On Tue, Sep 30, 2025 at 11:31:26PM -0700, Chris Leech wrote:
On Mon, Sep 29, 2025 at 02:19:51PM +0300, Dmitry Bogdanov wrote:
nvme uses page_frag_cache to preallocate PDU for each preallocated request of block device. Block devices are created in parallel threads, consequently page_frag_cache is used in not thread-safe manner. That leads to incorrect refcounting of backstore pages and premature free.
That can be catched by !sendpage_ok inside network stack:
WARNING: CPU: 7 PID: 467 at ../net/core/skbuff.c:6931 skb_splice_from_iter+0xfa/0x310. tcp_sendmsg_locked+0x782/0xce0 tcp_sendmsg+0x27/0x40 sock_sendmsg+0x8b/0xa0 nvme_tcp_try_send_cmd_pdu+0x149/0x2a0 Then random panic may occur.
Fix that by serializing the usage of page_frag_cache.

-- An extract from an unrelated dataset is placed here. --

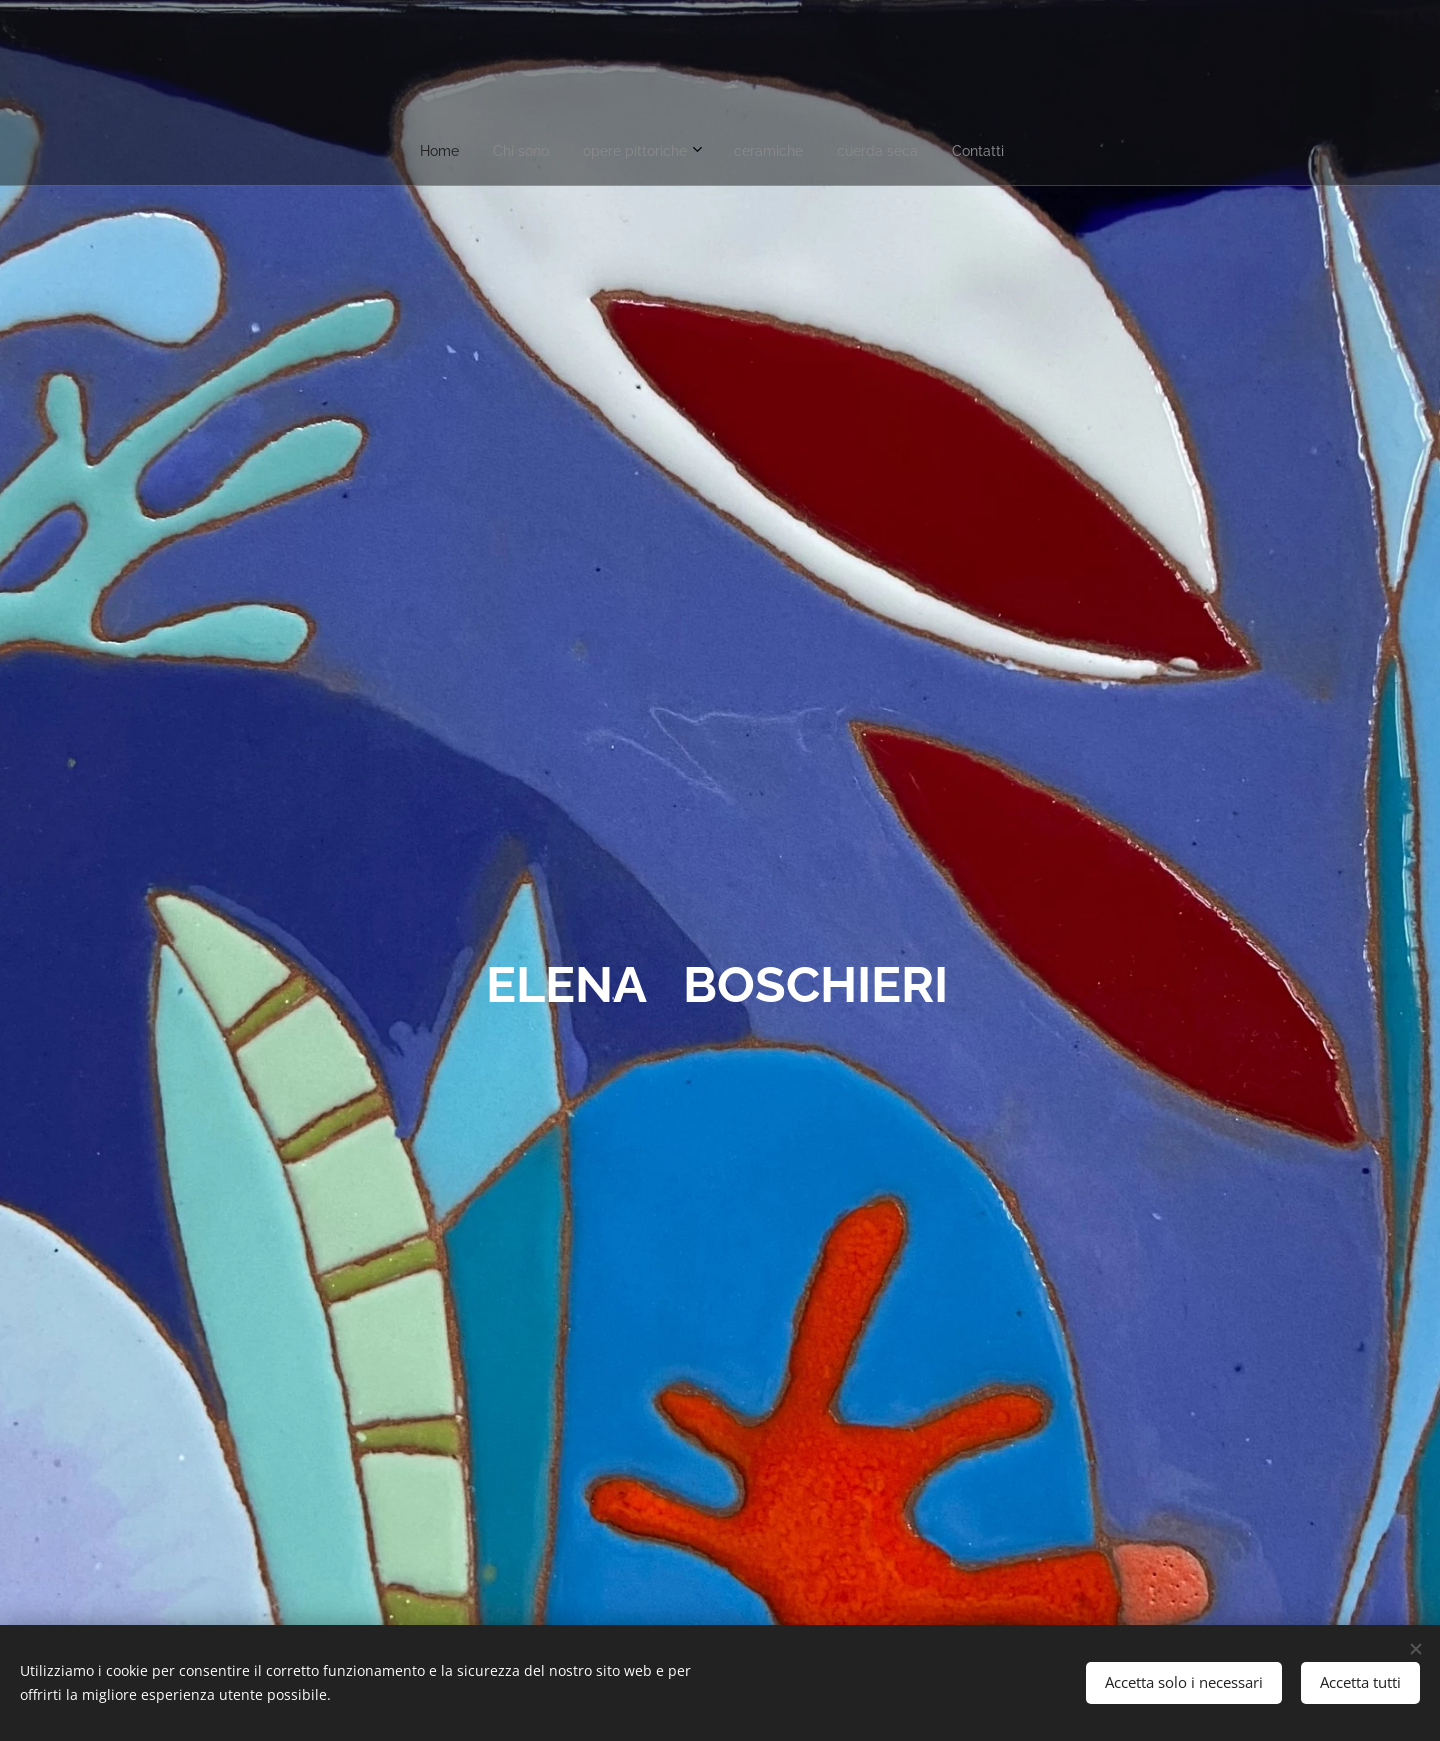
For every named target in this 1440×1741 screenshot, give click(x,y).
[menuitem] (628, 151)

Thank you for reporting this. I think we can fix it without blocking the async namespace scanning with a mutex, by switching from a per-queue page_frag_cache to per-cpu. There shouldn't be a need to keep the page_frag allocations isolated by queue anyway.
It would be great if you could test the patch which I'll send after this.
As I commented on your patch, a naive per-cpu cache solution is error-prone. The complete solution will be unnecessaryly difficult. Block device creation is not a data plane, it is a control plane, so there is no sense to use there lockless algorithms.
My patch is a simple and error-proof already. So, I insist on this solution.
BR, Dmitry